As Solar Orbiter crossed the Sun-Earth line, two CMEs were observed by the spacecraft, at the times depicted as red dots in Figure 1. Both case studies were tracked along their journey with the STEREO-A Heliospheric imager (HI) and subsequently measured in situ by Wind at L1.

Spacecraft trajectories Figure 1: Trajectory of Solar Orbiter in the ecliptic plane of the Sun centred GSE frame between 1 February and 31 March 2022. The spacecraft crossed the Sun-Earth line on 6 March and then subsequently measured the two CME events on 7 March and 11 March, respectively. Each point represents the Solar Orbiter position at the start of each day. The Sun is represented by the orange filled circle, the Earth as a blue dot.

Similar to the Amerstorfer et al. 201812 study, the authors used data from the upstream spacecraft to constrain the arrival time predictions from the ELEvoHI model. Under normal operation, this model uses an average of 210 ensemble members to estimate the arrival time of a CME at Earth. However, by only keeping those ensemble members that were within $\pm4$ hours of the observed arrival time at Solar Orbiter (red dots in Figure 2), they improved both the accuracy and precision of the model. Specifically, the mean absolute error was reduced from 10.4 to 2.5 hours and 2.7 to 1.1 hours in the two case studies. Therefore, for the first time, a numerical model was constrained with data from 0.5 au to produce an updated prediction before the actual arrival of the CMEs at Earth.

Difference in arrival times at Solar Orbiter and Earth Figure 2: Difference between simulated and true arrival time at Solar Orbiter (x axis) and Earth (y axis) for the 210 ensemble member runs from ELEvoHI. By constraining the model with the Solar Orbiter arrival time $\pm4$ hours (red dashed lines), only 99 and 85 ensemble members were kept for the two cases, respectively (red scatter points).

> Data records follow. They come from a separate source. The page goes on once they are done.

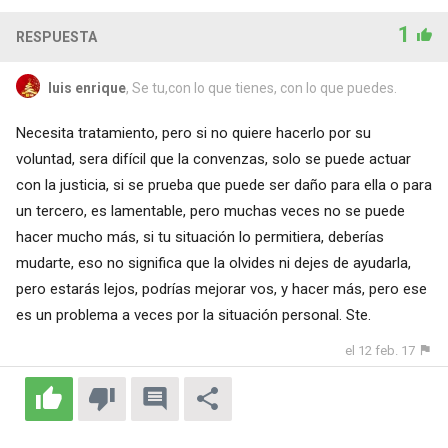
1
RESPUESTA
luis enrique
, Se tu,con lo que tienes, con lo que puedes.
Necesita tratamiento, pero si no quiere hacerlo por su
voluntad, sera difícil que la convenzas, solo se puede actuar
con la justicia, si se prueba que puede ser daño para ella o para
un tercero, es lamentable, pero muchas veces no se puede
hacer mucho más, si tu situación lo permitiera, deberías
mudarte, eso no significa que la olvides ni dejes de ayudarla,
pero estarás lejos, podrías mejorar vos, y hacer más, pero ese
es un problema a veces por la situación personal. Ste.
el 12 feb. 17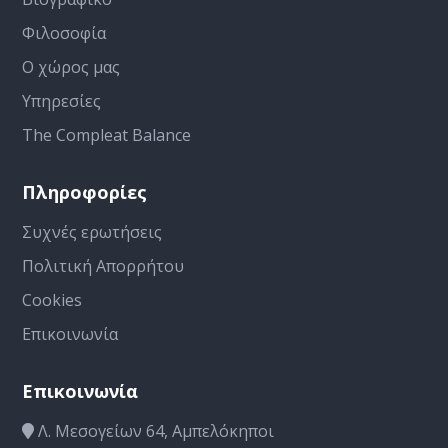
Φιλοσοφία
Ο χώρος μας
Υπηρεσίες
The Compleat Balance
Πληροφορίες
Συχνές ερωτήσεις
Πολιτική Απορρήτου
Cookies
Επικοινωνία
Επικοινωνία
Λ. Μεσογείων 64, Αμπελόκηποι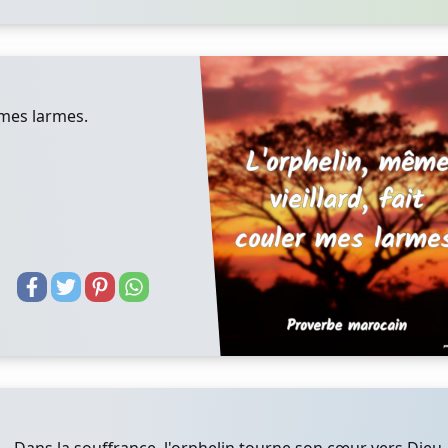
 mes larmes.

Comparing measurements from Solar Orbiter and Wind, in Figure 3, revealed that the magnetic structure of the CME sheath and flux rope were remarkably similar for the second case study, despite being separated by 0.5 au. Crucially, the magnetic response at Earth (D$_{ST}$ and SYM/H indices) was consistent with the shape of the $B_z$ signature at Solar Orbiter, displaying three dips before the flux rope slowly rotated northward. So, at least for this event, the magnetic storm indicators at Earth were strongly correlated to the magnetic structure seen at 0.5 au around 40 hours prior. While the other case study was a more complex interaction between two CMEs, these results are still encouraging and suggest that a future upstream space weather monitor could not only predict the arrival of a CME, but the sub-structure of the flux rope and sheath region on an hourly time scale.

Comparing magnetic field at Solar Orbiter and Earth Figure 3: In situ measurements for a CME case study in the GSE coordinate system, where vertical dashed lines show the start times of the event. Top panel shows the magnetic field components at Solar Orbiter, which have been shifted by 38.2 hours to match with the shock front at Wind in the panel below. The proton density, $Np$, at Solar Orbiter has been scaled by $1/r^{2}$. Both spacecraft observe three regions of negative $B_z$, followed by a flux rope with a positive $B_z$. This led to a geomagnetic storm at Earth, which also exhibited three dips in the D$_{ST}$ and SYM/H indices.

In future, more models can make use of this data, either to constrain the output or to initiate a CME simulation away from the complex environment near the Sun3,15. Fortunately, the opportunity to use Solar Orbiter for this purpose repeats once a year. When the next Carrington level event barrels towards Earth, maybe the Solar Orbiter MAG team will be the first to alert the world about its internal structure.